> [Your objective]
Retype exactly the lines from the line with "M82VP035-AR-COVER ASSY FOR" to the end of the data, keeping both boundary lines.
Entries supplied Block Start
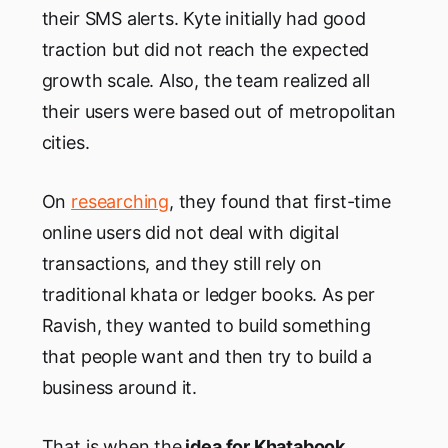
their SMS alerts. Kyte initially had good
traction but did not reach the expected
growth scale. Also, the team realized all
their users were based out of metropolitan
cities.
On
researching
, they found that first-time
online users did not deal with digital
transactions, and they still rely on
traditional khata or ledger books. As per
Ravish, they wanted to build something
that people want and then try to build a
business around it.
That is when the
idea for Khatabook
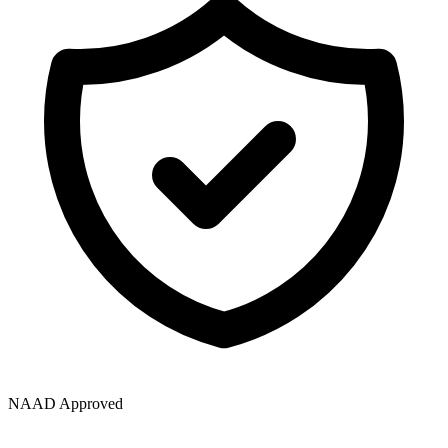
NAAD Approved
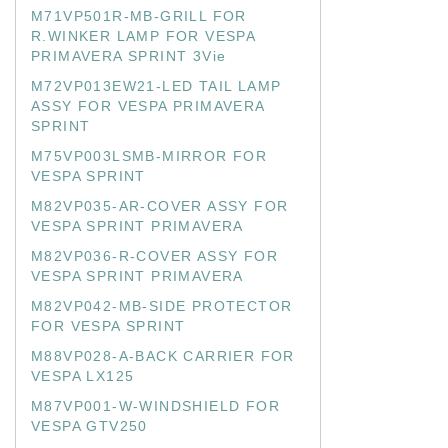
M71VP501R-MB-GRILL FOR
R.WINKER LAMP FOR VESPA
PRIMAVERA SPRINT 3Vie
M72VP013EW21-LED TAIL LAMP
ASSY FOR VESPA PRIMAVERA
SPRINT
M75VP003LSMB-MIRROR FOR
VESPA SPRINT
M82VP035-AR-COVER ASSY FOR
VESPA SPRINT PRIMAVERA
M82VP036-R-COVER ASSY FOR
VESPA SPRINT PRIMAVERA
M82VP042-MB-SIDE PROTECTOR
FOR VESPA SPRINT
M88VP028-A-BACK CARRIER FOR
VESPA LX125
M87VP001-W-WINDSHIELD FOR
VESPA GTV250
Entries supplied Block End
> [Answer to this task]
M82VP035-AR-COVER ASSY FOR
VESPA SPRINT PRIMAVERA
M82VP036-R-COVER ASSY FOR
VESPA SPRINT PRIMAVERA
M82VP042-MB-SIDE PROTECTOR
FOR VESPA SPRINT
M88VP028-A-BACK CARRIER FOR
VESPA LX125
M87VP001-W-WINDSHIELD FOR
VESPA GTV250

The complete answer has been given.